Some measures of similarity, like the Jaccard index in the
Sets 1, are based only on the presence/absence of
species. Another major class of similarity measures also includes information on
their relative abundance in the community. One of these measures is the
Euclidean distance (actually
the Euclidean distance measures difference not similarity so the similarity
measure is 1 - Euclidean distance), which is calculated as the sqrt(sum((N1_i -
N2_i)^2))
, where N1_i
is the relative abundance of species i
at site 1 and
N2_i
is the relative abundance of species i
at site 2 (including
zeros). Relative abundance is the number of individuals of a species divided by
the total abundance of all species at the site.
Use the data from McGlinn et al. 2010. We need some information on the
relative prevalence of the different species at the different sites so
this time download the Cover
table. Use
the cover
column as the measure of N (we often work with cover instead of
number of individuals in plant communities). For this analysis we decide
that instead of keeping the years in the analysis separate we want to
combine the data from all of the years to get a longer time-scale
picture.
Write a function that calculates the Euclidean distance for two sites when passed two dictionaries as arguments. Each dictionary should hold the information on the species identity of all species occurring at a site and the associated total cover of that species.
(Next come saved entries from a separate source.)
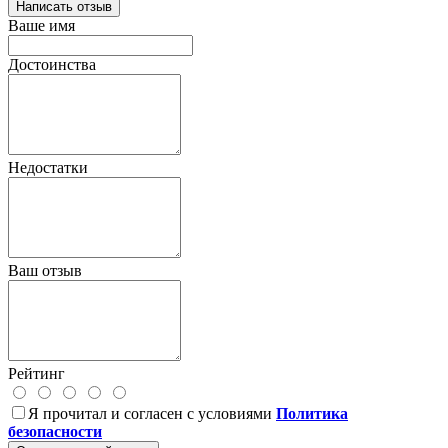
Написать отзыв
Ваше имя
Достоинства
Недостатки
Ваш отзыв
Рейтинг
Я прочитал и согласен с условиями
Политика
безопасности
Write a series of commands that takes the imported data and creates one dictionary for each site that includes the species names and associated abundances for each site, where the abundance is the sum of all of the values in the cover column, for each species at the site. Then pass all possible pairs of dictionaries to your function for calculating the Euclidean distance between each pair of sites. Save the results to a csv file where the first column is the plot id for one of the two plots, the second column is the plot id for the other of the two plots, and the third column is the 1 minus the Euclidean Distance (our abundance based measure of similarity.